Marilyn ‘Pops Up’ to Palm Beach

This 1956 photo of Marilyn hugging a copy of the ancient Greek statue, ‘The Discus Thrower’, at Joe Schenck’s Beverly Hills home can be seen in the sumptuous new Milton Greene book, The Essential Marilyn Monroe. It also appears in The Women, a pop-up exhibition at the new Assouline bookstore in the Royal Poinciana Plaza, organised by gallery owner James Danziger and on display from January 12-16, reports the Palm Beach Daily News.

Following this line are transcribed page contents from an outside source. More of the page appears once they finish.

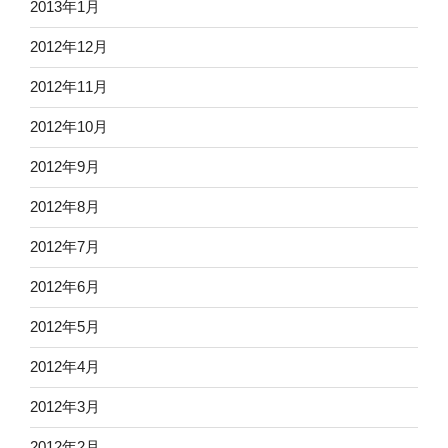
2013年1月
2012年12月
2012年11月
2012年10月
2012年9月
2012年8月
2012年7月
2012年6月
2012年5月
2012年4月
2012年3月
2012年2月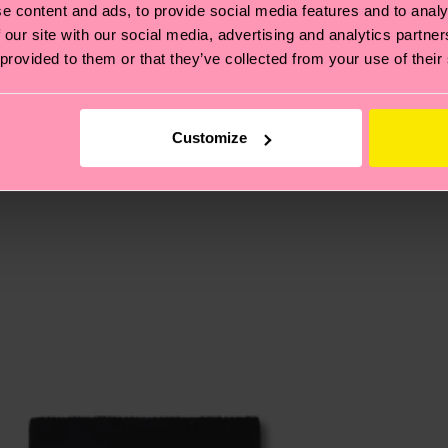
e content and ads, to provide social media features and to analy
 our site with our social media, advertising and analytics partn
 provided to them or that they’ve collected from your use of their
ierungen – es geht auch um eine ethische Lieferkette, d
e Tipps und Tricks findest du auf unserer
Nachhaltigk
und unsere länderspezifische Versandübersicht findest 
um einen Richtwert handelt und die genaue Lieferzeit vo
Customize
eich im Artikel
Retouren
findest du die am häufigsten g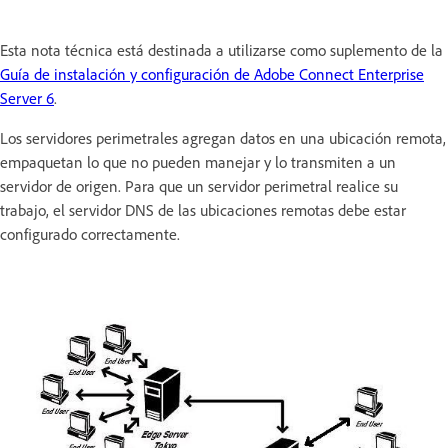
Esta nota técnica está destinada a utilizarse como suplemento de la
Guía de instalación y configuración de Adobe Connect Enterprise
Server 6
.
Los servidores perimetrales agregan datos en una ubicación remota,
empaquetan lo que no pueden manejar y lo transmiten a un
servidor de origen. Para que un servidor perimetral realice su
trabajo, el servidor DNS de las ubicaciones remotas debe estar
configurado correctamente.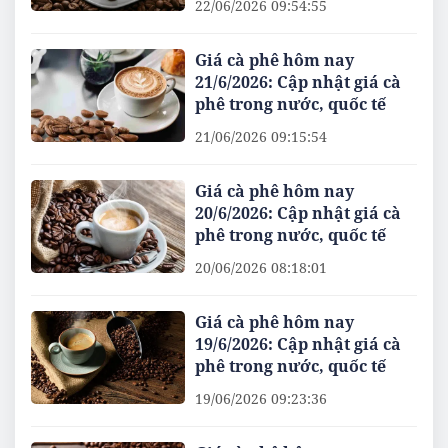
22/06/2026 09:54:55
Giá cà phê hôm nay
21/6/2026: Cập nhật giá cà
phê trong nước, quốc tế
21/06/2026 09:15:54
Giá cà phê hôm nay
20/6/2026: Cập nhật giá cà
phê trong nước, quốc tế
20/06/2026 08:18:01
Giá cà phê hôm nay
19/6/2026: Cập nhật giá cà
phê trong nước, quốc tế
19/06/2026 09:23:36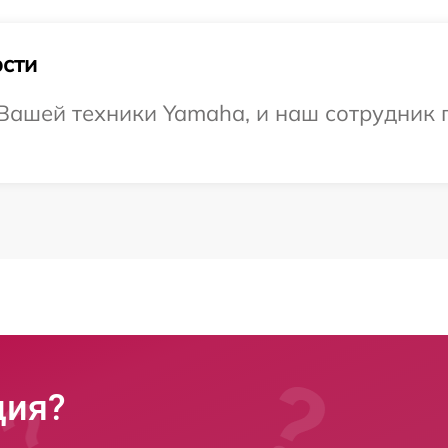
сти
ашей техники Yamaha, и наш сотрудник п
ция?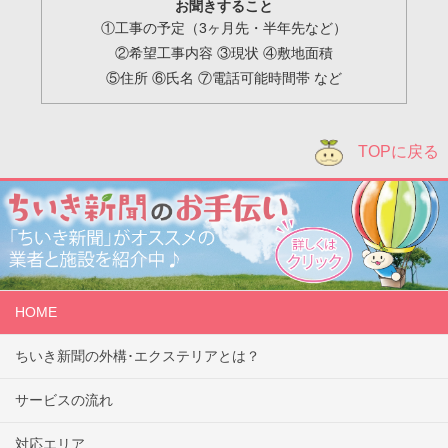
お聞きすること
①工事の予定（3ヶ月先・半年先など）
②希望工事内容 ③現状 ④敷地面積
⑤住所 ⑥氏名 ⑦電話可能時間帯 など
TOPに戻る
HOME
ちいき新聞の外構･エクステリアとは？
サービスの流れ
対応エリア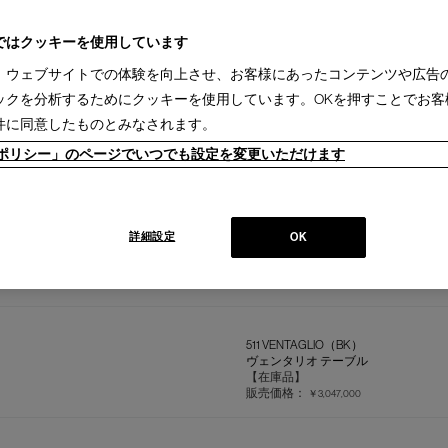
292 HILL HOUSE1
ヒルハウス1 ラダーバックチェア
ではクッキーを使用しています
【在庫品】
販売価格：
￥759,000
、ウェブサイトでの体験を向上させ、お客様にあったコンテンツや広告
ックを分析するためにクッキーを使用しています。OKを押すことでお客
件に同意したものとみなされます。
292 HILL HOUSE1
ヒルハウス1 ラダーバックチェア
ieポリシー」のページでいつでも設定を変更いただけます
【在庫品】
販売価格：
￥759,000
4 CHAISE LONGUE A REGLAGE 
詳細設定
OK
シェーズ ロング ア レグラージュ コ
【在庫品】
販売価格：
￥1,452,000
511 VENTAGLIO（BK）
ヴェンタリオ テーブル
【在庫品】
販売価格：
￥3,047,000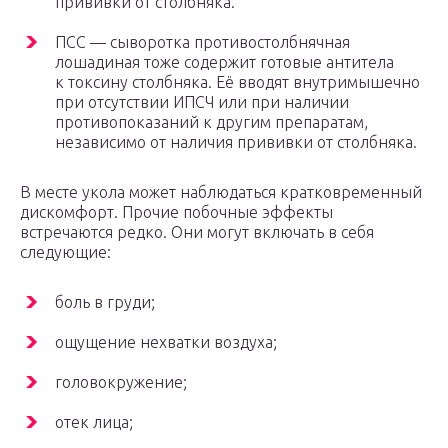
прививки от столбняка.
ПСС — сыворотка противостолбнячная
лошадиная тоже содержит готовые антитела
к токсину столбняка. Её вводят внутримышечно
при отсутствии ИПСЧ или при наличии
противопоказаний к другим препаратам,
независимо от наличия прививки от столбняка.
В месте укола может наблюдаться кратковременный
дискомфорт. Прочие побочные эффекты
встречаются редко. Они могут включать в себя
следующие:
боль в груди;
ощущение нехватки воздуха;
головокружение;
отек лица;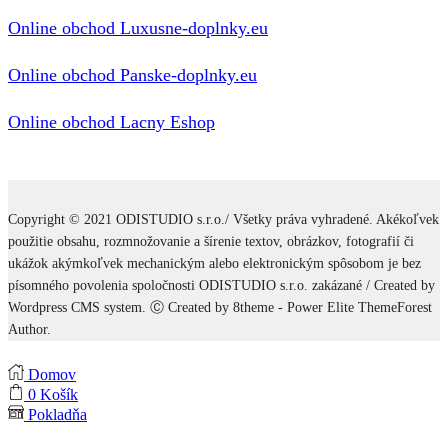
Online obchod Luxusne-doplnky.eu
Online obchod Panske-doplnky.eu
Online obchod Lacny Eshop
Copyright © 2021 ODISTUDIO s.r.o./ Všetky práva vyhradené. Akékoľvek
použitie obsahu, rozmnožovanie a šírenie textov, obrázkov, fotografií či
ukážok akýmkoľvek mechanickým alebo elektronickým spôsobom je bez
písomného povolenia spoločnosti ODISTUDIO s.r.o. zakázané / Created by
Wordpress CMS system. Ⓒ Created by 8theme - Power Elite ThemeForest
Author.
Domov
0
Košík
Pokladňa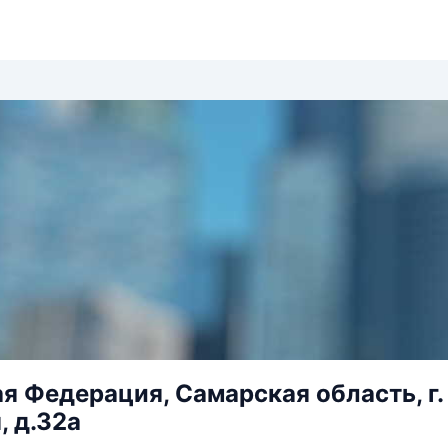
я Федерация, Самарская область, г.
, д.32а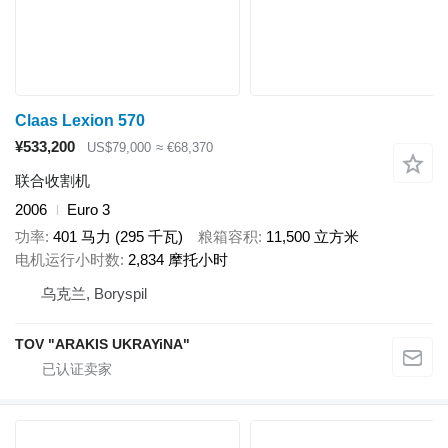
Claas Lexion 570
¥533,200
US$79,000
≈ €68,370
联合收割机
2006
Euro 3
功率
401 马力 (295 千瓦)
粮箱容积
11,500 立方米
电机运行小时数
2,834 摩托小时
乌克兰, Boryspil
TOV "ARAKIS UKRAYiNA"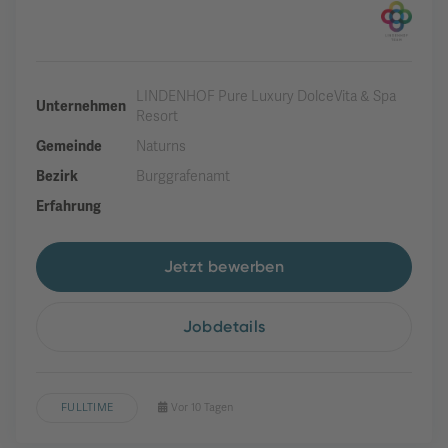
LINDENHOF Pure Luxury DolceVita & Spa
Unternehmen
Resort
Gemeinde
Naturns
Bezirk
Burggrafenamt
Erfahrung
Jetzt bewerben
Jobdetails
FULLTIME
Vor 10 Tagen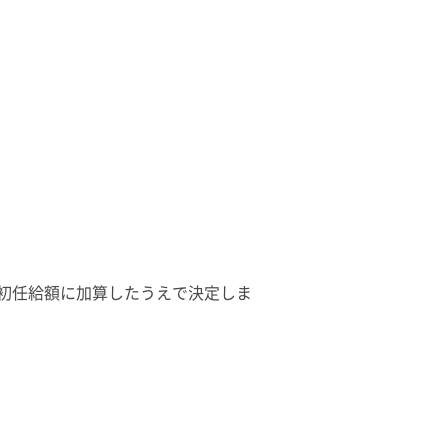
初任給額に加算したうえで決定しま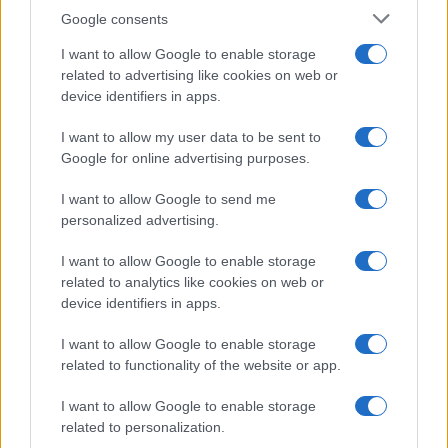
Google consents
I want to allow Google to enable storage
related to advertising like cookies on web or
device identifiers in apps.
I want to allow my user data to be sent to
Google for online advertising purposes.
I want to allow Google to send me
personalized advertising.
I want to allow Google to enable storage
related to analytics like cookies on web or
device identifiers in apps.
I want to allow Google to enable storage
related to functionality of the website or app.
I want to allow Google to enable storage
related to personalization.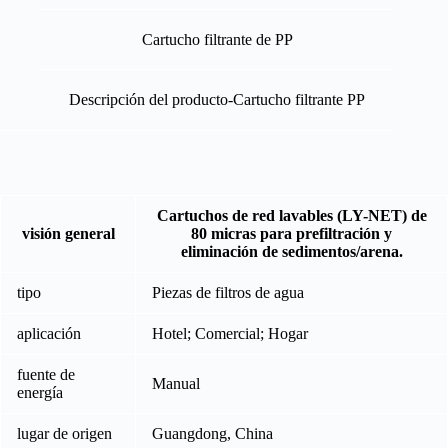
Cartucho filtrante de PP
Descripción del producto-Cartucho filtrante PP
Cartuchos de red lavables (LY-NET) de
visión general
80 micras para prefiltración y
eliminación de sedimentos/arena.
tipo
Piezas de filtros de agua
aplicación
Hotel; Comercial; Hogar
fuente de
Manual
energía
lugar de origen
Guangdong, China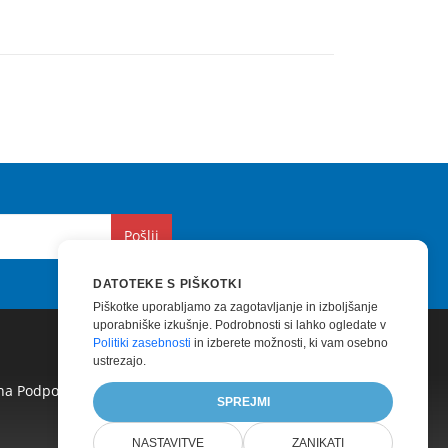
Pošlji
DATOTEKE S PIŠKOTKI
Piškotke uporabljamo za zagotavljanje in izboljšanje
uporabniške izkušnje. Podrobnosti si lahko ogledate v
Politiki zasebnosti
in izberete možnosti, ki vam osebno
ustrezajo.
na Podpora
|
Plačano Svetovanje
|
Blog
|
SPREJMI
NASTAVITVE
ZANIKATI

Marilyn’s Biographer Richard Havers Has Died

The author and music historian Richard Havers died on New Year’s Eve aged 66 after a short illness, Jazz FM reports. He was known for his books about the Rolling Stones, Frank Sinatra, and highly regarded volumes on jazz record labels Verve and Blue Note.

Marilyn in Words, Music and Pictures, his 2010 book, included a supplementary CD. Co-authored with Richard Evans, it is a beautiful tribute to Marilyn (although the text is occasionally a little too reliant on dubious sources like Robert Slatzer.) It was later the basis of a UK ‘bookazine‘ (minus the CD), and a reissued hardback, Marilyn in Words and Pictures.

Marilyn and Arthur in Philadelphia

In an article for the Jewish Press, Saul Jay Singer explores the Judaism of Marilyn and Arthur Miller, including their 1959 appearance at an American Friends of the Hebrew University dinner at Bellevue-Stratford Hotel in Philadelphia.

“Invited along with her husband to address a United Jewish Appeal (UJA) conference in Miami, Monroe wrote a speech about why she believed that Jewish institutions, especially Israel, deserve broad public support, but she ultimately declined to deliver the address when the UJA rescinded its invitation to Miller after his House Un-American Activities Committee (HUAC ) indictment. She did, however, later attend a dinner held on September 27, 1959 in Philadelphia by a chapter of the American Friends of the Hebrew University where Miller was awarded an honorary degree to commemorate his ‘distinguished achievement in the Dramatic Arts.’